E' questa famiglia, di origine antichissima, fra le più illustri della città di Barletta, paragonabile per censo e nobiltà alla famiglia Della Marra. é presente nella città già dal XIII secolo, ma ne é incerta l' origine. Essa ebbe il possesso di molti feudi; figurano, infatti, nella famiglia duchi, marchesi e principi, oltre a commendatori e cavalieri dell'Ordine di Malta, uomini dotti e alti prelati. Ricordiamo, fra questi ultimi, Antonio Marulli, Arcivescovo di Nazareth, Vescovo di Canne e Assistente al soglio di Sua Santità nel 1745. Un membro della famiglia, Sebastiano Marulli, sposò una nobil donna barlettana, dei conti di Santa Colomba, Eleonora De Querault e da questo matrimonio nacque Troiano, uomo dotto e scrittore famoso. L'altare del Cappellone fu costruito dalla famiglia Marulli e porta sui due lati uno stemma. Oggi nel presbiterio, sul lato sinistro, si trova un busto funebre in marmo, di Troiano Marulli, che reca nel basso un epitaffio datato 1656. L' anno si riferisce alla data di morte del personaggio, ma l' epigrafe pare sia stata scritta da lui stesso, quando era ancora in vita, come risulta dal senso stesso di essa.
In essa si legge:


ASPICE VIATOR
UT INSEPULTUS IN SEPULCRO VIVERET DOL0R
EXCITATO SACELLO URNA RECONCINNATA
HIC LACRIMAS DEDIT DATURUS PERENNES
TROIANUS MARULLUS
SEBASTIANI FILIUS PATRITII BAR0LITANI
ET HELEONORAE DE QUERALT E COMITIBUS SANCTAE COLUMBAE
USURAM VITAE REPENSURUS PARENTUM CINERES
QUA MUNIFICENTIA VALUIT IMMORTALES REDDIDIT
HAERES DISCE
SOPITOS FATO MAIORES OBLIVIONE NON SOPIRE.
ANNO SALUTIS MDCLVI
(Troiano Marulli ricorda il suo dolore perenne per la morte dei genitori e vuole insegnare agli eredi che i morti cari non muoiono mai nel ricordo dei vivi). Il busto di Troiano Marulli é sormontato da uno stemma. Lo stemma é diviso in due parti: 1) a sinistra: di azzurro, con un leone d'oro, sormontato nel capo da una croce greca d' argento (stemma Marulli) 2) a destra: un leone sormontato da una corona (stemma Querault). Ai due lati del busto di Troiano compaiono due lapidi, una del 1624 a destra, l' altra del 1636 a sinistra.
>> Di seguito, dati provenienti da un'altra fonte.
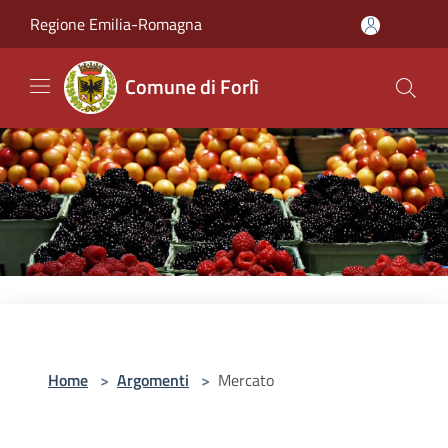
Salta al contenuto principale
Regione Emilia-Romagna
Comune di Forlì
Home
>
Argomenti
>
Mercato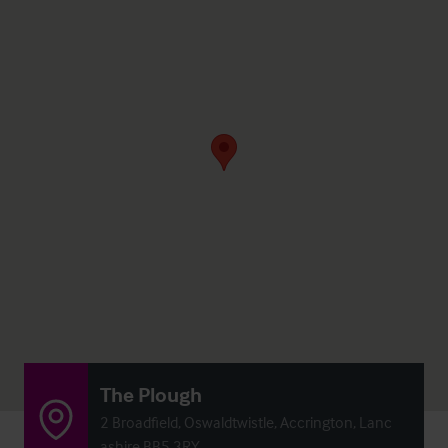
The Plough
2 Broadfield, Oswaldtwistle, Accrington, Lanc
ashire BB5 3RY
In quella del 1636 si legge:
FRATER IOES BAPTISTA MARULLUS ,
R. IOANNIS HIER0SOL. EOUES ET .
VEN . PRIOR. BAROL. LOCUMTEN.S
TR0IAN FILIUS AC SCIPIONIS
MARULLI COMMENDATORIS NEPOS
SUIS POTIUS QUAM SIBI
INCERTO UBI GENTIUM LOCORUMVE
MARTIS AN M0RTIS TELO CONFECT0
URNAM LIBITINA COMPARAVERIT
SEPULCRUM HOC
DE SUO EXCIDIT EXTRUXIT.
ANN0 MDCXXXVI .
(Giovanni Battista Marulli, cavaliere di S. Giovanni Gerosolimitano e luogotenente del venerando priorato di Barletta, a sue spese fece costruire questo sepolcro, più per i suoi che per se, non sapendo in quale luogo sarebbe morto, colpito dallo strale di Marte o di Morte). Entrambe queste lapidi sono sormontate da due stemmi: questi sono entrambi compositi, ma in essi é possibile individuare lo stemma dei Marulli, cioè il leone sormontato da una croce greca.